Well, that is why the case is moving closer to us. The access is easier and it said in prior orders that WI wanted it moved to MN. So, with that, we intend to follow it like intructions and it will do one oif 2 things. Make him step up and start being workable and non difficult. Or he will dissappear. I chose the later after we get going. Plus if we were to offer a forgiveness on his debts that he signs the kids over.

mnmattvike's picture

Heres the thing, the case is in WI. Currently getting moved to MN. CS is in MN but follows WI court. WI court hates women. The CO was to be $550 at the least, but Toxic puke clears his throat and the judge just lowers it for him. He is supposed to pay 50% of medical bills and 35% of extra-cirricular. He pays none. Last year, trying to be nice, I video taped ss9's wrestling and sent them to Toxic puke. Not a thanks or anything. Nothing. Then this year I didn't do it. He expected me too. I said you know I try to be nice and I get nothing. I extend the olive branch, I get nothing. So, fuck him. DW has had it with him in trying to be nice and work with him. He doesn't care. He is the extreme case that many have never ever encountered. So, thats my story in a nut shell. This is my last post also as I see people are so quick to jump to defend toxic birth parents. The system sucks. Good day to you goodwill supporters.

knucklehead's picture

Ok, that's it. I'm convinced that's my ex, too. Seriously!

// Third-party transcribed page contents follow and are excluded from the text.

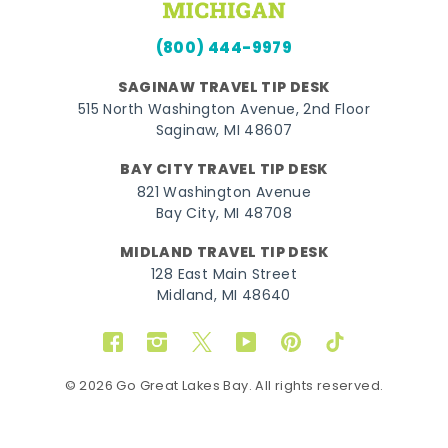
(800) 444-9979
SAGINAW TRAVEL TIP DESK
515 North Washington Avenue, 2nd Floor
Saginaw, MI 48607
BAY CITY TRAVEL TIP DESK
821 Washington Avenue
Bay City, MI 48708
MIDLAND TRAVEL TIP DESK
128 East Main Street
Midland, MI 48640
Facebook
Instagram
Twitter
YouTube
Pinterest
TikTok
© 2026 Go Great Lakes Bay. All rights reserved.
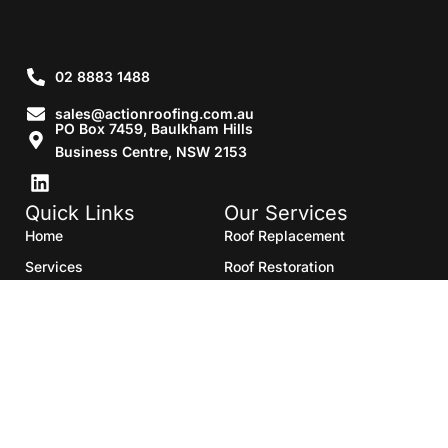
02 8883 1488
sales@actionroofing.com.au
PO Box 7459, Baulkham Hills
Business Centre, NSW 2153
Quick Links
Our Services
Home
Roof Replacement
Services
Roof Restoration
Gallery
Re Roofing
Blogs
Roof Cleaning
Contact Us
Roof Maintenance
Areas we serve
Roof Repairs
HTML Sitemap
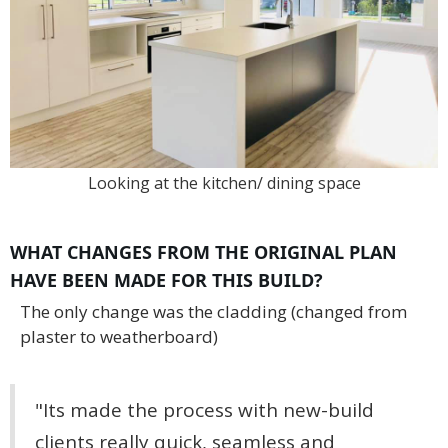
Looking at the kitchen/ dining space
WHAT CHANGES FROM THE ORIGINAL PLAN
HAVE BEEN MADE FOR THIS BUILD?
The only change was the cladding (changed from
plaster to weatherboard)
"Its made the process with new-build
clients really quick, seamless and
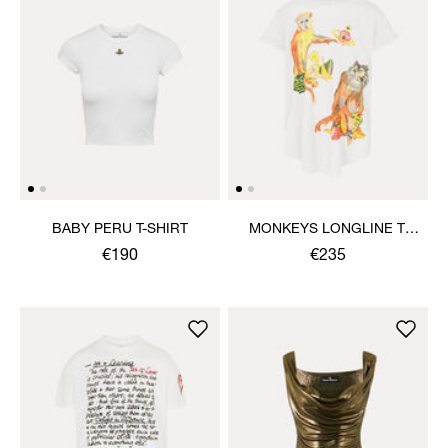
BABY PERU T-SHIRT
MONKEYS LONGLINE T-
SHIRT
€190
€235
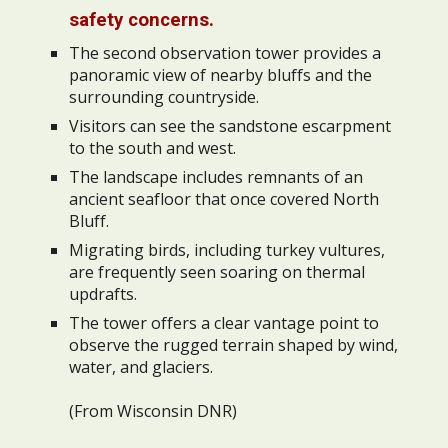
safety concerns.
The second observation tower provides a
panoramic view of nearby bluffs and the
surrounding countryside.
Visitors can see the sandstone escarpment
to the south and west.
The landscape includes remnants of an
ancient seafloor that once covered North
Bluff.
Migrating birds, including turkey vultures,
are frequently seen soaring on thermal
updrafts.
The tower offers a clear vantage point to
observe the rugged terrain shaped by wind,
water, and glaciers.
(From Wisconsin DNR)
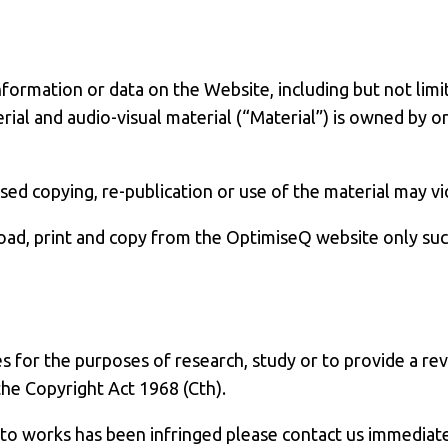
formation or data on the Website, including but not limi
rial and audio-visual material (“Material”) is owned by o
d copying, re-publication or use of the material may vio
d, print and copy from the OptimiseQ website only such 
 for the purposes of research, study or to provide a rev
the Copyright Act 1968 (Cth).
t to works has been infringed please contact us immedia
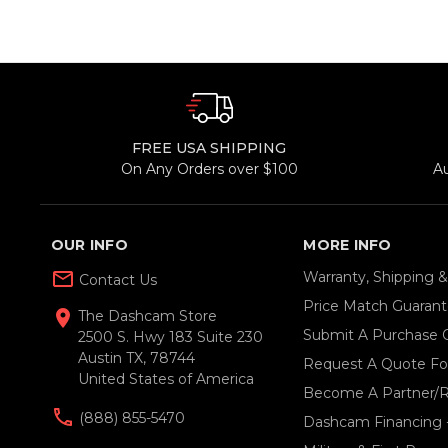
FREE USA SHIPPING
On Any Orders over $100
A
OUR INFO
MORE INFO
mail_outline
Warranty, Shipping 
Contact Us
Price Match Guaran
location_on
The Dashcam Store
Submit A Purchase 
2500 S. Hwy 183 Suite 230
Austin TX, 78744
Request A Quote For
United States of America
Become A Partner/R
(888) 855-5470
Dashcam Financing 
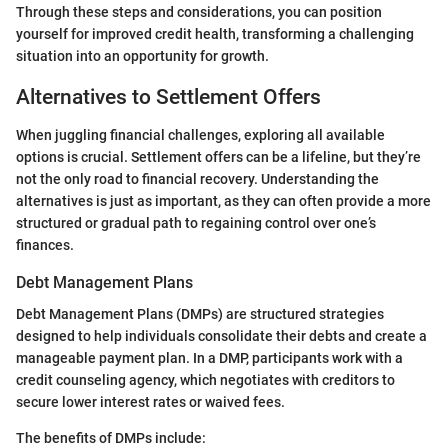
Through these steps and considerations, you can position
yourself for improved credit health, transforming a challenging
situation into an opportunity for growth.
Alternatives to Settlement Offers
When juggling financial challenges, exploring all available
options is crucial. Settlement offers can be a lifeline, but they’re
not the only road to financial recovery. Understanding the
alternatives is just as important, as they can often provide a more
structured or gradual path to regaining control over one’s
finances.
Debt Management Plans
Debt Management Plans (DMPs) are structured strategies
designed to help individuals consolidate their debts and create a
manageable payment plan. In a DMP, participants work with a
credit counseling agency, which negotiates with creditors to
secure lower interest rates or waived fees.
The benefits of DMPs include:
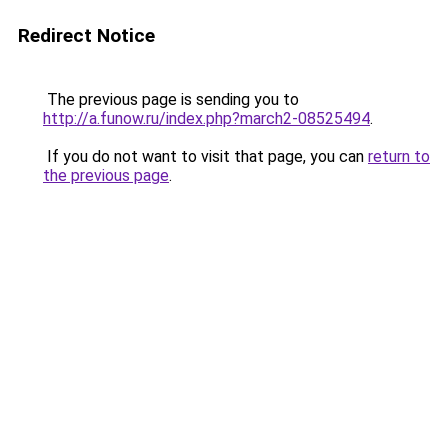
Redirect Notice
The previous page is sending you to
http://a.funow.ru/index.php?march2-08525494
.
If you do not want to visit that page, you can
return to
the previous page
.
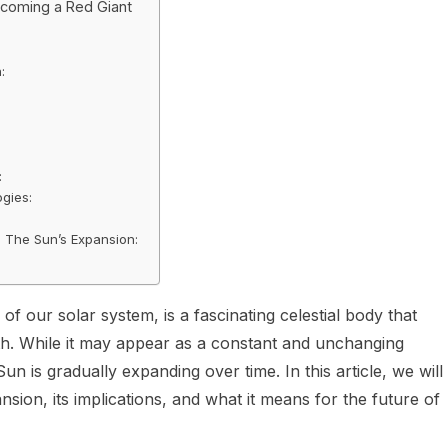
ecoming a Red Giant
:
:
gies:
he The Sun’s Expansion:
of our solar system, is a fascinating celestial body that
arth. While it may appear as a constant and unchanging
Sun is gradually expanding over time. In this article, we will
ion, its implications, and what it means for the future of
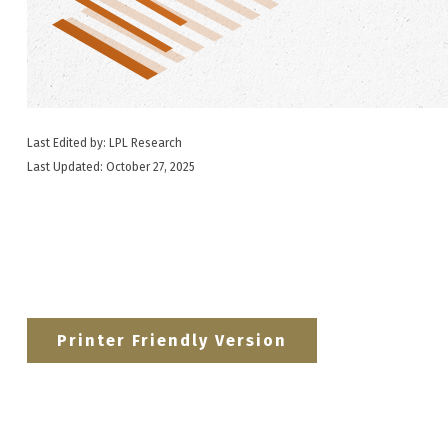
Last Edited by: LPL Research
Last Updated: October 27, 2025
Printer Friendly Version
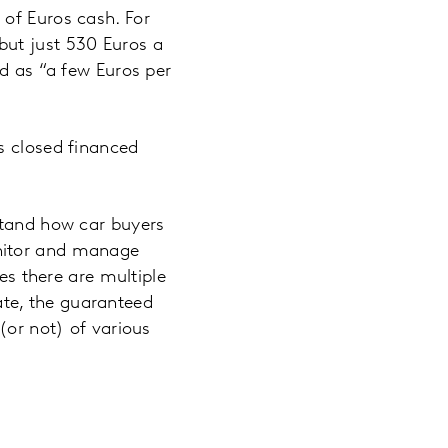
 of Euros cash. For
but just 530 Euros a
ed as “a few Euros per
s closed financed
stand how car buyers
onitor and manage
mes there are multiple
rate, the guaranteed
(or not) of various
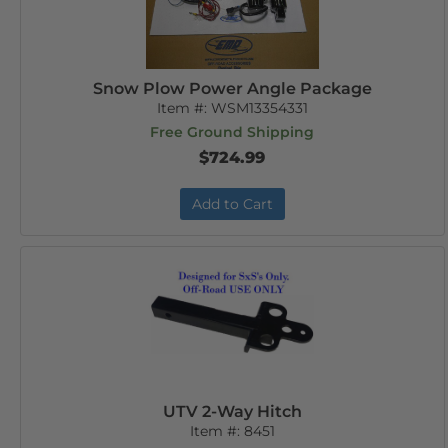
Snow Plow Power Angle Package
Item #:
WSM13354331
Free Ground Shipping
$724.99
Add to Cart
UTV 2-Way Hitch
Item #:
8451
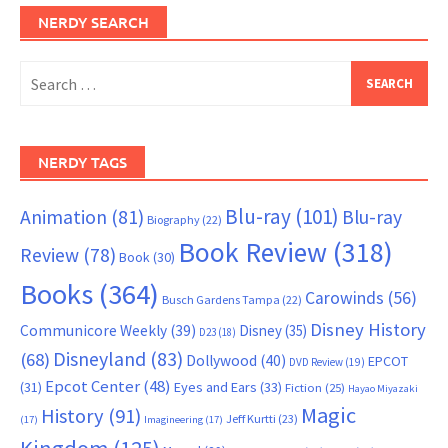
NERDY SEARCH
Search
for:
NERDY TAGS
Blu-ray
(101)
Animation
(81)
Blu-ray
Biography
(22)
Book Review
(318)
Review
(78)
Book
(30)
Books
(364)
Carowinds
(56)
Busch Gardens Tampa
(22)
Disney History
Communicore Weekly
(39)
Disney
(35)
D23
(18)
Disneyland
(83)
(68)
Dollywood
(40)
EPCOT
DVD Review
(19)
Epcot Center
(48)
(31)
Eyes and Ears
(33)
Fiction
(25)
Hayao Miyazaki
Magic
History
(91)
Jeff Kurtti
(23)
(17)
Imagineering
(17)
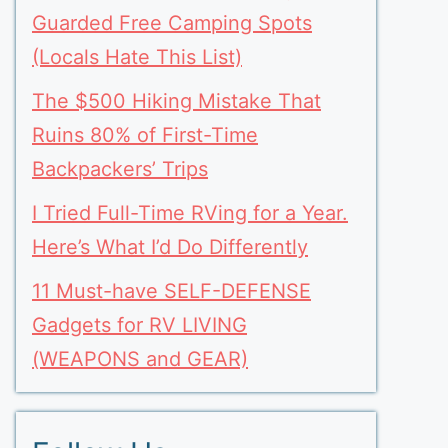
Guarded Free Camping Spots
(Locals Hate This List)
The $500 Hiking Mistake That
Ruins 80% of First-Time
Backpackers’ Trips
I Tried Full-Time RVing for a Year.
Here’s What I’d Do Differently
11 Must-have SELF-DEFENSE
Gadgets for RV LIVING
(WEAPONS and GEAR)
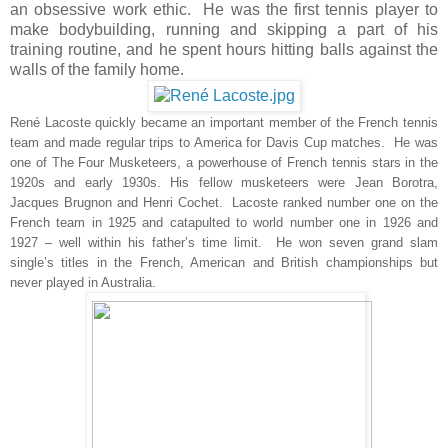
an obsessive work ethic. He was the first tennis player to
make bodybuilding, running and skipping a part of his
training routine, and he spent hours hitting balls against the
walls of the family home.
René Lacoste quickly became an important member of the French tennis
team and made regular trips to America for Davis Cup matches. He
was
one of The Four Musketeers, a powerhouse of French tennis stars in the
1920s and early 1930s. His fellow musketeers were Jean Borotra,
Jacques Brugnon and Henri Cochet. Lacoste ranked number one on the
French team in 1925 and catapulted to world number one in 1926 and
1927 – well within his father’s time limit. He won seven grand slam
single’s titles in the French, American and British championships but
never played in Australia.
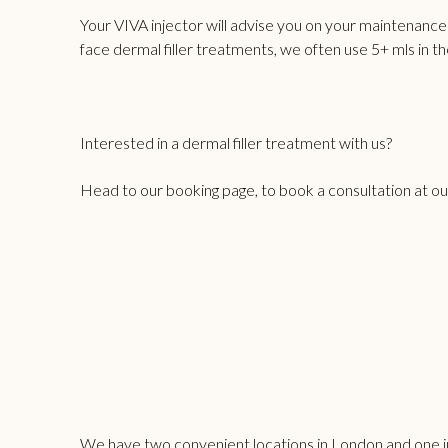
Your VIVA injector will advise you on your maintenanc
face dermal filler treatments
, we often use 5+ mls in t
Interested in a dermal filler treatment with us?
Head to our
booking page
, to book a consultation at o
We have two convenient locations in London and one in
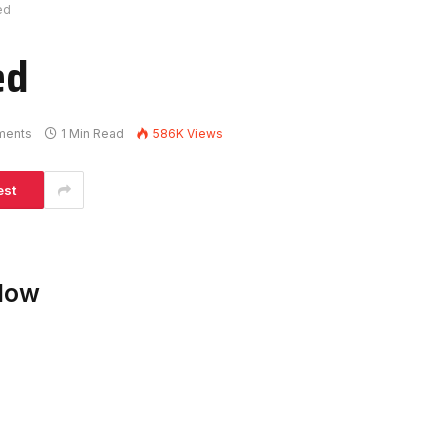
ed
ed
ments
1 Min Read
586K
Views
est
elow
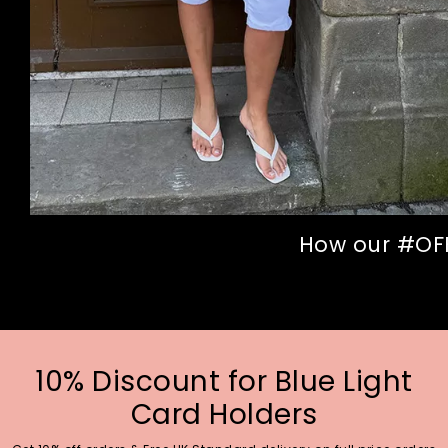
How our #OFFI
10% Discount for Blue Light
Card Holders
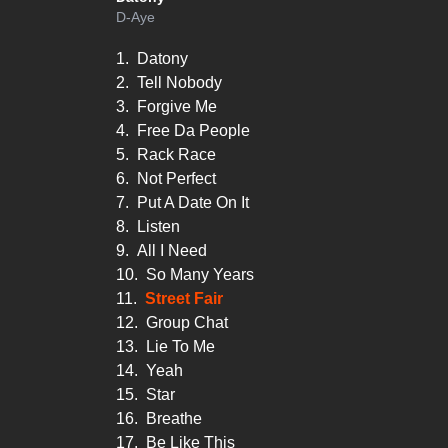
D-Aye
1.
Datony
2.
Tell Nobody
3.
Forgive Me
4.
Free Da People
5.
Rack Race
6.
Not Perfect
7.
Put A Date On It
8.
Listen
9.
All I Need
10.
So Many Years
11.
Street Fair
12.
Group Chat
13.
Lie To Me
14.
Yeah
15.
Star
16.
Breathe
17.
Be Like This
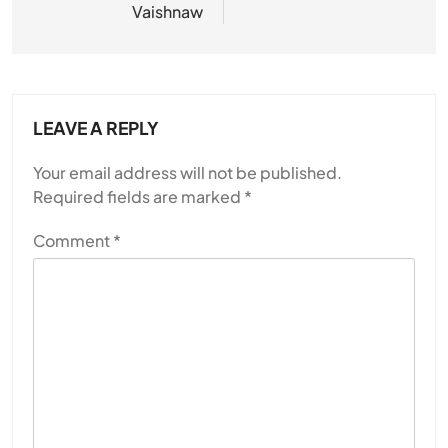
Vaishnaw
LEAVE A REPLY
Your email address will not be published.
Required fields are marked
*
Comment
*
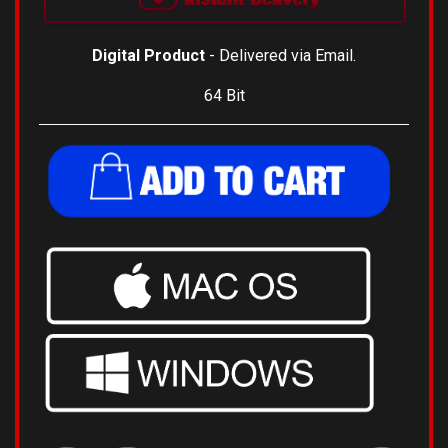
Digital Product
- Delivered via Email.
64 Bit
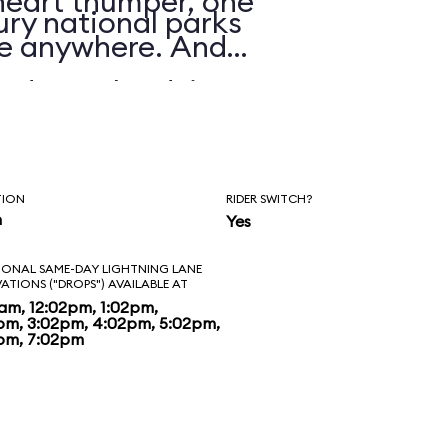
 heart thumper, one
ry national parks
nre anywhere. And
d to unload, it’s
t. The visuals are
ride is about as
TION
RIDER SWITCH?
man-made river.
n
Yes
heme park raft rides
IONAL SAME-DAY LIGHTNING LANE
VATIONS ("DROPS") AVAILABLE AT
ng time, Grizzly
2am, 12:02pm, 1:02pm,
pm, 3:02pm, 4:02pm, 5:02pm,
pm, 7:02pm
ew standard, one
e equaled for some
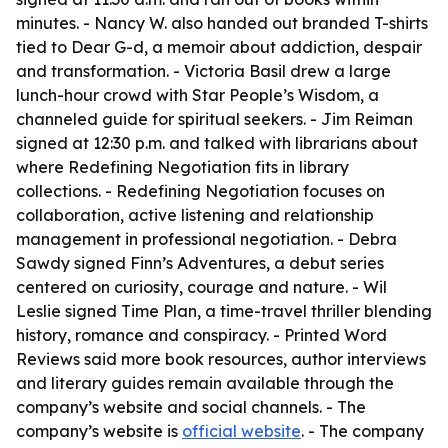
minutes. - Nancy W. also handed out branded T-shirts
tied to Dear G-d, a memoir about addiction, despair
and transformation. - Victoria Basil drew a large
lunch-hour crowd with Star People’s Wisdom, a
channeled guide for spiritual seekers. - Jim Reiman
signed at 12:30 p.m. and talked with librarians about
where Redefining Negotiation fits in library
collections. - Redefining Negotiation focuses on
collaboration, active listening and relationship
management in professional negotiation. - Debra
Sawdy signed Finn’s Adventures, a debut series
centered on curiosity, courage and nature. - Wil
Leslie signed Time Plan, a time-travel thriller blending
history, romance and conspiracy. - Printed Word
Reviews said more book resources, author interviews
and literary guides remain available through the
company’s website and social channels. - The
company’s website is
official website
. - The company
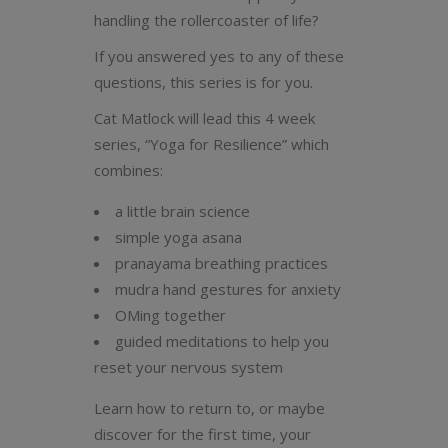
handling the rollercoaster of life?
If you answered yes to any of these
questions, this series is for you.
Cat Matlock will lead this 4 week
series, “Yoga for Resilience” which
combines:
a little brain science
simple yoga asana
pranayama breathing practices
mudra hand gestures for anxiety
OMing together
guided meditations to help you
reset your nervous system
Learn how to return to, or maybe
discover for the first time, your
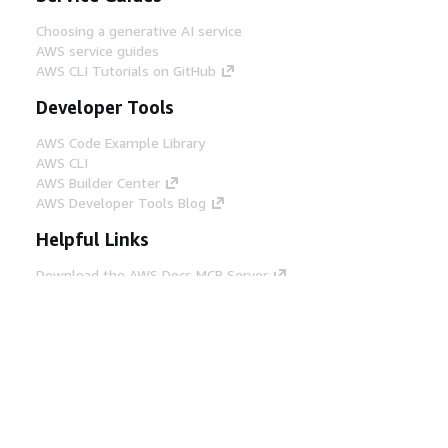
Choosing a generative AI service
AWS service guides
AWS CLI Tutorials on GitHub
Developer Tools
AWS Code Example Library
AWS CLI
AWS Builder Center
AWS Developer Tools Blog
Helpful Links
Download the AWS Docs MCP Server
Sign into the AWS Console
AWS re:Post
Privacy
Site terms
Cookie preferences
© 2026, Amazon Web Services, Inc. or its affiliates.
All rights reserved.
English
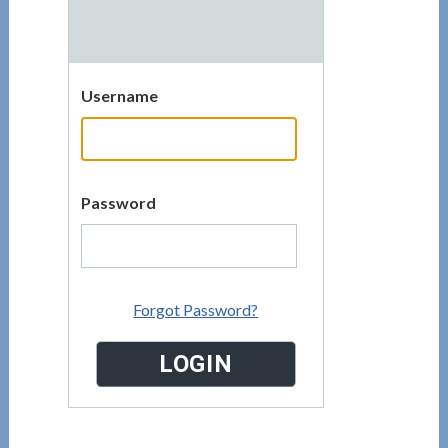
Username
Password
Forgot Password?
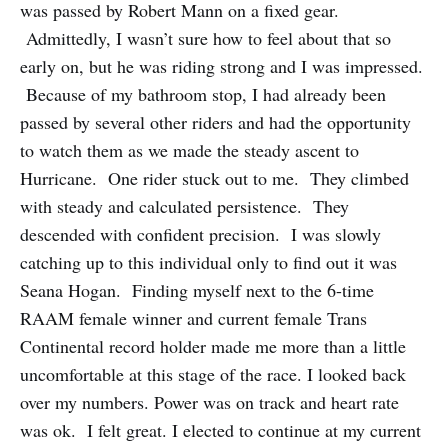
was passed by Robert Mann on a fixed gear.
Admittedly, I wasn’t sure how to feel about that so
early on, but he was riding strong and I was impressed.
Because of my bathroom stop, I had already been
passed by several other riders and had the opportunity
to watch them as we made the steady ascent to
Hurricane. One rider stuck out to me. They climbed
with steady and calculated persistence. They
descended with confident precision. I was slowly
catching up to this individual only to find out it was
Seana Hogan. Finding myself next to the 6-time
RAAM female winner and current female Trans
Continental record holder made me more than a little
uncomfortable at this stage of the race. I looked back
over my numbers. Power was on track and heart rate
was ok. I felt great. I elected to continue at my current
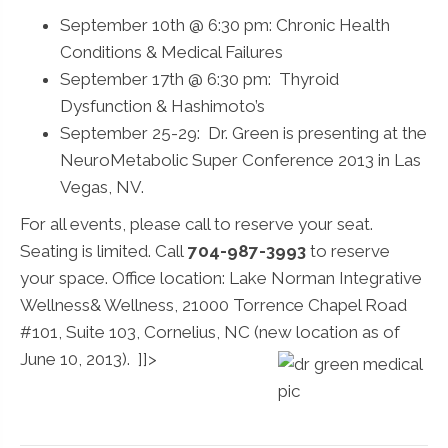
September 10th @ 6:30 pm: Chronic Health
Conditions & Medical Failures
September 17th @ 6:30 pm: Thyroid
Dysfunction & Hashimoto’s
September 25-29: Dr. Green is presenting at the
NeuroMetabolic Super Conference 2013 in Las
Vegas, NV.
For all events, please call to reserve your seat.
Seating is limited. Call
704-987-3993
to reserve
your space. Office location: Lake Norman Integrative
Wellness& Wellness, 21000 Torrence Chapel Road
#101, Suite 103, Cornelius, NC (new location as of
June 10, 2013).
]]>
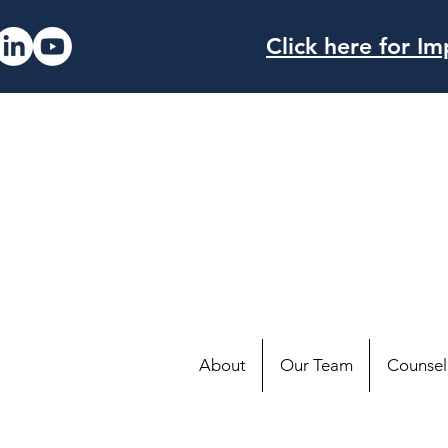
Click here for 
About
Our Team
Counsell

I send him pictures, videos of events, etc. Correction: I USED to. He moved far away and couldn't see these.

Well, now he's practically down the street and just as absent.

Fuck him. }:)

Jsmom's picture

Boy have you gotten this site wrong. The last thing this site does is defend toxic birth parents. Especially since most of us regulars have toxic Birthparents in our lives.

All we were trying to point out is that if he doesn't want to pay for the extra curriculars, he doesn't have to if it is not in the CO. If it is, then he should have some say in what they are signed up for. For us, BM signs them up she pays, we sign them up, we pay. As it should be....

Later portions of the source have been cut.